En los inicios de la consolidación de la crisis cambiaria, financiera y económica, hace cincuenta días el Presidente habilitó restaurar un ámbito de discusión política interno que él mismo y su jefe de Gabinete habían vaciado de peso.
Se la llamó “mesa chica” y en torno a ella empezaron a sentarse el propio Marcos Peña, María Eugenia Vidal, Horacio Rodríguez Larreta, Rogelio Frigerio, Emilio Monzó y, cada tanto, el radical Ernesto Sanz o algún correligionario gobernador. En algunas recientes, como la de ayer, se sumó Nicolás Dujovne. Y debajo de la mesa (porque está aunque nadie lo vea) reapareció otro repatriado, Nicolás Caputo, empresario y hermano del alma de Macri.
A ese espacio se llegó más por necesidad que por convencimiento. La turbulencia empezaba a adquirir ribetes de vendaval y el Gobierno ya daba señales de hacer agua en la reacción. Expuso además el fracaso del sistema de decisión concentrado en Peña y sus dos vicejefes coordinadores, Quintana y Lopetegui.
Del nuevo mobiliario político el macrismo parió cambios en distintas posiciones de la ya menos atomizada conducción económica. No fue sin dolor, ya que el Presidente resistió todo lo que pudo las salidas de Sturzenegger, Cabrera y Aranguren.
Esta renovación ocurrió hace veinte días. Desde entonces, PERFIL viene contando que se fueron abriendo diferencias entre algunos miembros claves de la mesa. Peña (apoyado por Macri) se resiste a profundizar los cambios en la gestión, tanto de personas como de sistemas de decisión, que es lo que proponen Vidal y Larreta, quienes ya palpan en sus distritos cómo el frío económico calienta el clima social.

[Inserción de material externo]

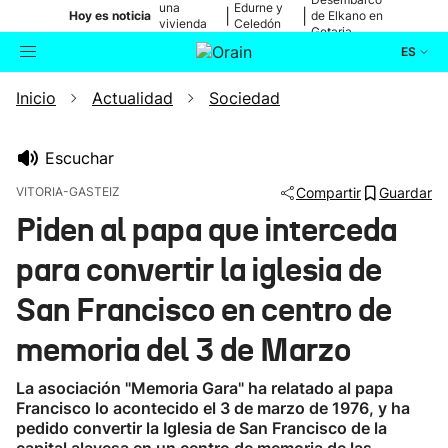
una
Edurne y
|
|
Hoy es noticia
de Elkano en
vivienda
Celedón
Getaria
de Bilbao
Txiki
ES
Inicio
Actualidad
Sociedad
Actualidad
Buscador
Política
Escuchar
VITORIA-GASTEIZ
Compartir
Guardar
Cultura
Piden al papa que interceda
para convertir la iglesia de
Ikusmiran
San Francisco en centro de
Eguraldia
memoria del 3 de Marzo
La asociación "Memoria Gara" ha relatado al papa
Francisco lo acontecido el 3 de marzo de 1976, y ha
pedido convertir la Iglesia de San Francisco de la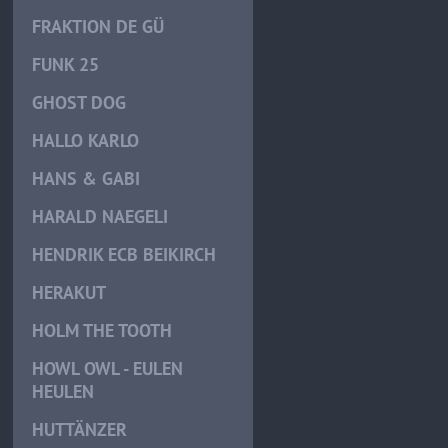
FRAKTION DE GÜ
FUNK 25
GHOST DOG
HALLO KARLO
HANS & GABI
HARALD NAEGELI
HENDRIK ECB BEIKIRCH
HERAKUT
HOLM THE TOOTH
HOWL OWL - EULEN
HEULEN
HUTTÄNZER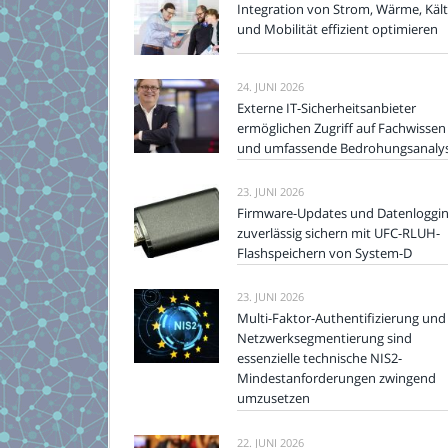
Integration von Strom, Wärme, Käl
und Mobilität effizient optimieren
24. JUNI 2026
Externe IT-Sicherheitsanbieter
ermöglichen Zugriff auf Fachwissen
und umfassende Bedrohungsanaly
23. JUNI 2026
Firmware-Updates und Datenloggi
zuverlässig sichern mit UFC-RLUH-
Flashspeichern von System-D
23. JUNI 2026
Multi-Faktor-Authentifizierung und
Netzwerksegmentierung sind
essenzielle technische NIS2-
Mindestanforderungen zwingend
umzusetzen
22. JUNI 2026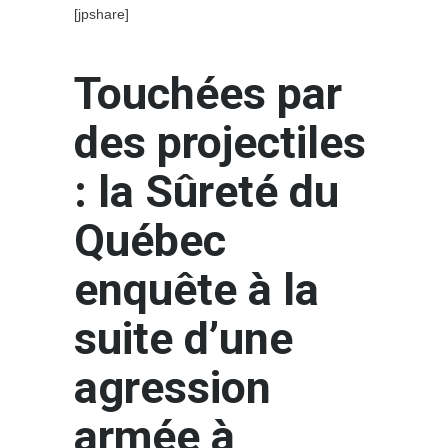
[jpshare]
Touchées par
des projectiles
: la Sûreté du
Québec
enquête à la
suite d’une
agression
armée à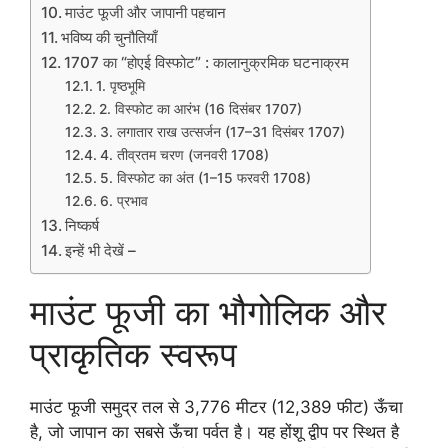
माउंट फूजी और जापानी पहचान
भविष्य की चुनौतियाँ
1707 का “होएई विस्फोट” : कालानुक्रमिक घटनाक्रम
1. पृष्ठभूमि
2. विस्फोट का आरंभ (16 दिसंबर 1707)
3. लगातार राख उत्सर्जन (17–31 दिसंबर 1707)
4. तीव्रतम चरण (जनवरी 1708)
5. विस्फोट का अंत (1–15 फरवरी 1708)
6. प्रभाव
निष्कर्ष
इन्हें भी देखें –
माउंट फूजी का भौगोलिक और
प्राकृतिक स्वरूप
माउंट फूजी समुद्र तल से 3,776 मीटर (12,389 फीट) ऊँचा
है, जो जापान का सबसे ऊँचा पर्वत है। यह होंशू द्वीप पर स्थित है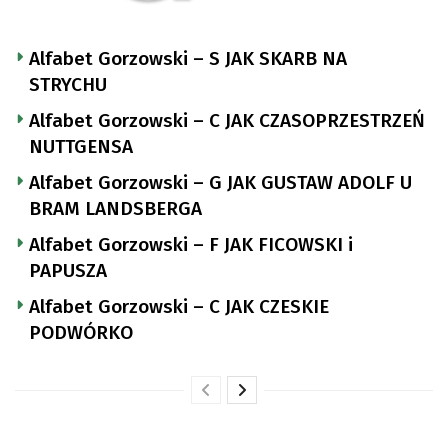
Alfabet Gorzowski – S JAK SKARB NA
STRYCHU
Alfabet Gorzowski – C JAK CZASOPRZESTRZEŃ
NUTTGENSA
Alfabet Gorzowski – G JAK GUSTAW ADOLF U
BRAM LANDSBERGA
Alfabet Gorzowski – F JAK FICOWSKI i
PAPUSZA
Alfabet Gorzowski – C JAK CZESKIE
PODWÓRKO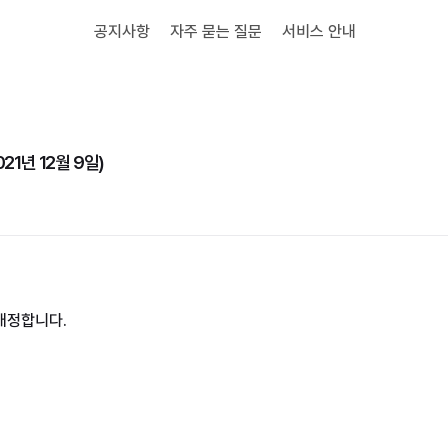
공지사항
자주 묻는 질문
서비스 안내
1년 12월 9일)
개정
합니다.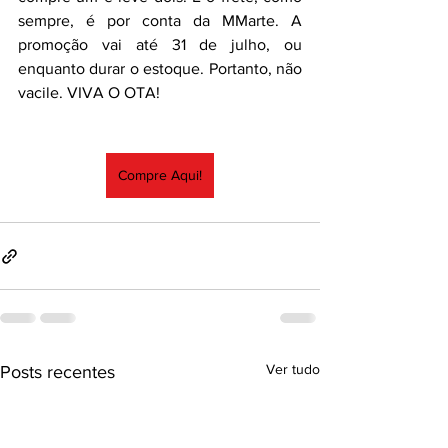
sempre, é por conta da MMarte. A 
promoção vai até 31 de julho, ou 
enquanto durar o estoque. Portanto, não 
vacile. VIVA O OTA!
Compre Aqui!
Ver tudo
Posts recentes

La gobernadora está cada vez más preocupada.
Vetada la agudización de la renovación interna, la misión de la mesa es convencer al peronismo de que acompañe el ajuste. El objetivo no solo resulta arduo: tampoco disimula la creciente tensión en el corazón del poder macrista. Acaso una señal de que tal vez lo peor de la crisis aún no pasó.